The only thing missing from this gushing, purple-prosed adulation are the hearts dotting the “I”s. It’s also wholly, gaspingly depraved. Rand’s above description of her ideal man roughly matches the description of sociopathy in the Diagnostic and Statistical Manual of Mental Disorders. Sociopaths, like, arguably, Hickman, feel no empathy with others and feel no remorse when they commit a wrong. They “can never realize [or] feel ‘other people.’” Such a disconnect from others is “not affected or chosen” by sociopaths. That’s part of the tragedy of mental disorder: it’s not the person’s fault. A person like Hickman is sick, not Superman.
There’s something punk-rock about the Randian worldview. To be a “genuinely beautiful soul,” the Objectivist philosophy goes, one must rebel against the societal demand of “hypocrisy.” Living in accordance with social norms—generally known as being a sane member of society—is somehow inauthentic. But if you want to “smash away things and people [you don’t] approve of,” (you know, Hitler does spring to mind right about now), then you’re real, and well on your way to becoming John Galt.

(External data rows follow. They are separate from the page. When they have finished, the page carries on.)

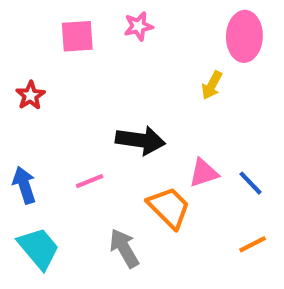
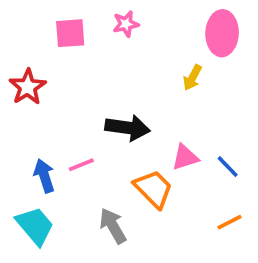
red star: (30, 95) -> (28, 87), size x1.4
blue arrow: (24, 185) -> (44, 176), moved

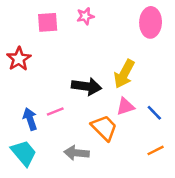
yellow arrow: (192, 78) -> (124, 74), moved, size x1.6
gray arrow: (113, 226) -> (77, 153), turned -55

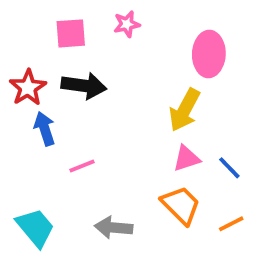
pink ellipse: (151, 22) -> (209, 54), moved
black arrow: (87, 86) -> (84, 86), moved
blue arrow: (30, 119) -> (45, 129), moved
orange trapezoid: (104, 128) -> (181, 205), moved

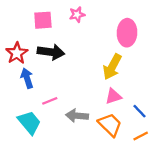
blue line: (229, 168) -> (140, 111), moved
cyan trapezoid: (35, 228) -> (29, 122), moved
gray arrow: (114, 228) -> (77, 116), moved

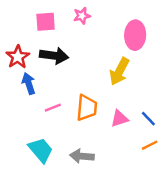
pink triangle: (113, 96) -> (119, 119), moved
gray arrow: (77, 116) -> (82, 156), moved
cyan trapezoid: (29, 122) -> (41, 150), moved
orange trapezoid: (110, 125) -> (87, 108), moved, turned 50

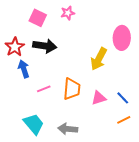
pink square: (46, 22) -> (38, 18), turned 30
pink ellipse: (135, 35) -> (122, 38), moved

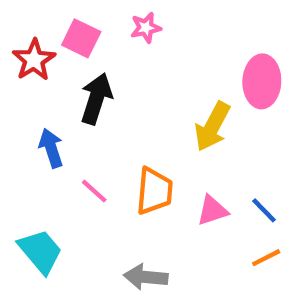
black arrow: (45, 46) -> (96, 99), turned -80
red star: (15, 47) -> (34, 60), moved
pink line: (44, 89) -> (94, 191), turned 64
cyan trapezoid: (34, 124) -> (40, 251), moved

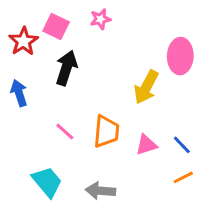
blue arrow: (51, 148) -> (19, 93), moved
cyan trapezoid: (40, 251) -> (47, 182), moved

The story of Atlas Shrugged, the movie at least, is in contradiction with the philosophy it expounds. It is a love story—When Henry Met Dagny. Taggart is in search of a strong, rugged individualist to give her the steel she needs, and Rearden has the “hardest” steel around. Of course, the relationship is strictly platonic and out of mutual self-interest…but then they do fall in love, Rearden’s wife a miserable hag and Taggart living the single life. That’s when things change, and when Rand’s philosophical framework falls apart: The essence of romance is about giving yourself up to your lover, and vice versa. Love is about living for the other person. If you want an example of a real-world Objectivist romance, look at the relationship between Nicole Brown and O.J. Simpson.
In a world teeming with slimy, control-freak bureaucrats and people filled with “stupid altruistic urges,” two hard-charging mavericks—Henry Rearden and Dagny Taggart—find the one thing they need: each other.